La punta di diamante in “Anatomia di una caduta” è la scrittura dei personaggi: la caratterizzazione di entrambi i coniugi è sottile e potente. Nella convivenza tra una donna incurante e manipolatoria e il coniuge professionalmente frustrato le recriminazioni sono dietro l’angolo. Lei ha accettato di ritirarsi con la famiglia in un posto remoto, ma non di parlare la lingua del luogo. Lui si sente sminuito nel coprire il ruolo della figura di accudimento, che lo stereotipo associa da sempre al femminile. Le due volontà in lotta danno vita a “scene da un matrimonio” in cui la negoziazione non funziona, perché nessuno vuole sacrificate le proprie aspirazioni.

La gestione dei punti di vista è curata e precisa, l’intimità del nucleo familiare è oggetto di una sorta di dissezione autoptica, scientifica ed emotiva.

In tribunale viene dato un quadro accurato e realistico dell’accaduto, ma non ci sono vere prove a sostegno della tesi di omicidio o di quella di suicidio. La vittima presenta un trauma cranico che potrebbe essere precedente alla sua caduta. Interrogatori, perizie, strategie difensive e accusatorie si susseguono. Il match tra colpa e innocenza per Sandra si gioca tra le ricostruzioni degli esperti durante i dibattimenti in aula e i ricordi del piccolo Daniel.

Il film ha la peculiarità di un’allure gelida.

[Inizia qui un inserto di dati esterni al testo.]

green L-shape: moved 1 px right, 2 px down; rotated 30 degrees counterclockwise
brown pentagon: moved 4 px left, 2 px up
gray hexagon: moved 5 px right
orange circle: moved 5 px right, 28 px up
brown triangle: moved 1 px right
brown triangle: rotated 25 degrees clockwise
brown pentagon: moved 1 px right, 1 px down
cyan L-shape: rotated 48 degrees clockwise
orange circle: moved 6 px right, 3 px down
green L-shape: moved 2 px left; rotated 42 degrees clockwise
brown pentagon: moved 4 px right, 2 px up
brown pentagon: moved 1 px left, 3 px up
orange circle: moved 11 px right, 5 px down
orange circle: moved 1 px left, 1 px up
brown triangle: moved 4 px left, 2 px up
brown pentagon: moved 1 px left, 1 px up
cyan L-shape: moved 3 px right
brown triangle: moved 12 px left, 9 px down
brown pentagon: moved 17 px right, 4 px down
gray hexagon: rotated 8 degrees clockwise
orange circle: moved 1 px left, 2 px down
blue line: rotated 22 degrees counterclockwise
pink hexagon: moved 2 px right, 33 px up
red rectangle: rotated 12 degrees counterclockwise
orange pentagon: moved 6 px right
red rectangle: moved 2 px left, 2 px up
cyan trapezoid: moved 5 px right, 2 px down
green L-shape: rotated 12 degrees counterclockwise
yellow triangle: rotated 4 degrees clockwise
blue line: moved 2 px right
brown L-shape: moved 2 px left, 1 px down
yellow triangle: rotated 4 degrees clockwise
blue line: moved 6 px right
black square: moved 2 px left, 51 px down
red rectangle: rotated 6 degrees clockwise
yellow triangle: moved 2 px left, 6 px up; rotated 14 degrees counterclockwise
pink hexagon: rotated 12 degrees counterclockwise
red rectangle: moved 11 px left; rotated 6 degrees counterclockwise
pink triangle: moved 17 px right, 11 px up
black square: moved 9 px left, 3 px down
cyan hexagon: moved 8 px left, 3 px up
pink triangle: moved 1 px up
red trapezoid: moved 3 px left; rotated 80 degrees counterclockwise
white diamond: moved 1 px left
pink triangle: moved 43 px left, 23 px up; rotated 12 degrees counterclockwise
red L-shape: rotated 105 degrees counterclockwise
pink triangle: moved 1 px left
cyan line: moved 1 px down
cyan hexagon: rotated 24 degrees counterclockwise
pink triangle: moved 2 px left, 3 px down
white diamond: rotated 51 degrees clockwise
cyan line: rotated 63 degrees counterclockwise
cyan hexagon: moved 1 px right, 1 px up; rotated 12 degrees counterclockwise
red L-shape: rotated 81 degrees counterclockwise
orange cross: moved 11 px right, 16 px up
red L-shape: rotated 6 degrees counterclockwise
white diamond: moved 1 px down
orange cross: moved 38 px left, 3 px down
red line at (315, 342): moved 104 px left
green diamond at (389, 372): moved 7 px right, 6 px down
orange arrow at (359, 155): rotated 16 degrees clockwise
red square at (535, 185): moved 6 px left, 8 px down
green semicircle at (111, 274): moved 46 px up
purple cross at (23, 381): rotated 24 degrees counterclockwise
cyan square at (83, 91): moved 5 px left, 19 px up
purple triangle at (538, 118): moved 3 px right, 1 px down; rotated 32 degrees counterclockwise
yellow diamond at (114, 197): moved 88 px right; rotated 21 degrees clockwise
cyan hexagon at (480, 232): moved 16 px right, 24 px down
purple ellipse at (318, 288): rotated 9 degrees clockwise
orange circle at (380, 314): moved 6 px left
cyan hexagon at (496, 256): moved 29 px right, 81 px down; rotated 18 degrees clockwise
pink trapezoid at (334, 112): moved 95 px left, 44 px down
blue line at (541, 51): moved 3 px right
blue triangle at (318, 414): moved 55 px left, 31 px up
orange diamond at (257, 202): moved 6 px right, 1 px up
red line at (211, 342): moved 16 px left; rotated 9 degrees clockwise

Il ritmo è monocorde fino alla scena madre del film, quella di una lite avvenuta il giorno precedente al fattaccio e registrata di nascosto.

Giocato all’interno di spazi chiusi (l’abitazione e il tribunale), “Anatomia di una caduta” sa tenere in pugno la concentrazione dello spettatore per tutte le quasi due ore e mezza di durata grazie alla complessità e ambiguità dei flashback e alla tensione crescente per l'attesa di un verdetto.

Sicuramente un film solido e intelligente (anche se non

straordinario), che scruta nell’animo umano, ne esplora le tensioni e lascia con più domande che risposte. L’unica certezza è che la verità sia in qualche modo sempre relativa e condizionata dall'osservatore.